Aluminium: Poised for a technical breakout
Fears over a second wave of Covid-19 continue to grow, forcing prices of aluminium and the other base metals to take a pause. Our base-case scenario is that countries will respond more efficiently to contain the virus spread, so economic activity and metal demand should continue to rebound in the second half of the year.
Technically, London Metal Exchange aluminium is at a significant juncture in that the recent consolidation has relieved the overbought conditions and set up an imminent bullish crossover between the 20-day and 100-day moving averages - the latter last at $1,592 per tonne. This could trigger a fresh round of technical buying with a short-term target of $1,680 per tonne.
Copper: Global refined demand forecasts trimmed
We have revised our refined copper consumption forecasts this week, with global growth now seen contracting by a deeper 4.2% as our new projection for a smaller decline in China was outweighed by a larger decline in the rest of the world. The global supply surplus this year has increased and the deficit for next year decreased slightly.

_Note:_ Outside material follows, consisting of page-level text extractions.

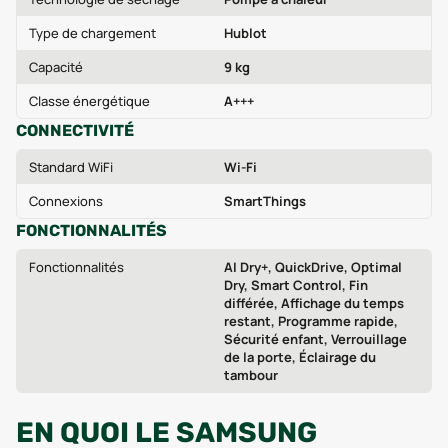
Type de chargement
Hublot
Capacité
9 kg
Classe énergétique
A+++
CONNECTIVITÉ
Standard WiFi
Wi-Fi
Connexions
SmartThings
FONCTIONNALITÉS
Fonctionnalités
AI Dry+, QuickDrive, Optimal
Dry, Smart Control, Fin
différée, Affichage du temps
restant, Programme rapide,
Sécurité enfant, Verrouillage
de la porte, Éclairage du
tambour
EN QUOI LE SAMSUNG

Since financial conditions are set to remain easy for a long period of time; the uptrend in copper prices should prevail, especially if United States-China trade tensions continue to ease. The second-quarter-to-date average LME copper price of $5,320 per tonne continues to move toward our base-case forecast for this quarter of $5,380 per tonne.
Lead: Covid-related supply concerns growing again
From a demand point of view, the rebound in lead prices looks excessive, but perhaps the market is starting to build in the possibility of more supply disruptions as the spread of Covid-19 gathers pace in major lead-producing countries in South America and elsewhere. Away from the fundamentals, lead has been buoyed alongside the other metals as investors follow the liquidity rush that central banks are providing to the markets.
Nickel: Consolidation continues
We said last week that nickel prices were in consolidation mode
, and this remains the case. We flagged up important support around $12,400 per tonne that needed to hold in order to avoid a breakdown. In line with our base-case forecast, support is holding so far, which keeps our bullish third-quarter outlook intact.
Tin: Healthy pause
Tin has traded sideways recently, consolidating its significant gains made from March. Although we acknowledge the weakness in demand (we have revised further downward our forecasts in this regard), we think that tin prices could continue to move higher in the near term, reflecting tighter output trends, macro positivity and brighter investor sentiment.
Zinc: Constructive consolidation
Zinc prices are benefiting from technical, fundamental and macro sources of support, facilitating consolidation comfortably above the $2,000-per-tonne level. We continue to forecast this sentiment prevailing overall in the third quarter, but prices also likely will remain volatile.